**Aim of the exercise**
If a line in the records below holds the word "Tháng", copy it.

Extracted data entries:
::::

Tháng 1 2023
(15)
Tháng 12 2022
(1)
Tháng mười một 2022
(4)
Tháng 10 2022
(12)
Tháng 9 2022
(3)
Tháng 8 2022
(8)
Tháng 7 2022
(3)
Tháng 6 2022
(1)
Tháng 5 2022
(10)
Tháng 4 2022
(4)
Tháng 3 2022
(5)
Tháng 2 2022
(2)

::::

**Reply to the exercise**
Tháng 1 2023
Tháng 12 2022
Tháng mười một 2022
Tháng 10 2022
Tháng 9 2022
Tháng 8 2022
Tháng 7 2022
Tháng 6 2022
Tháng 5 2022
Tháng 4 2022
Tháng 3 2022
Tháng 2 2022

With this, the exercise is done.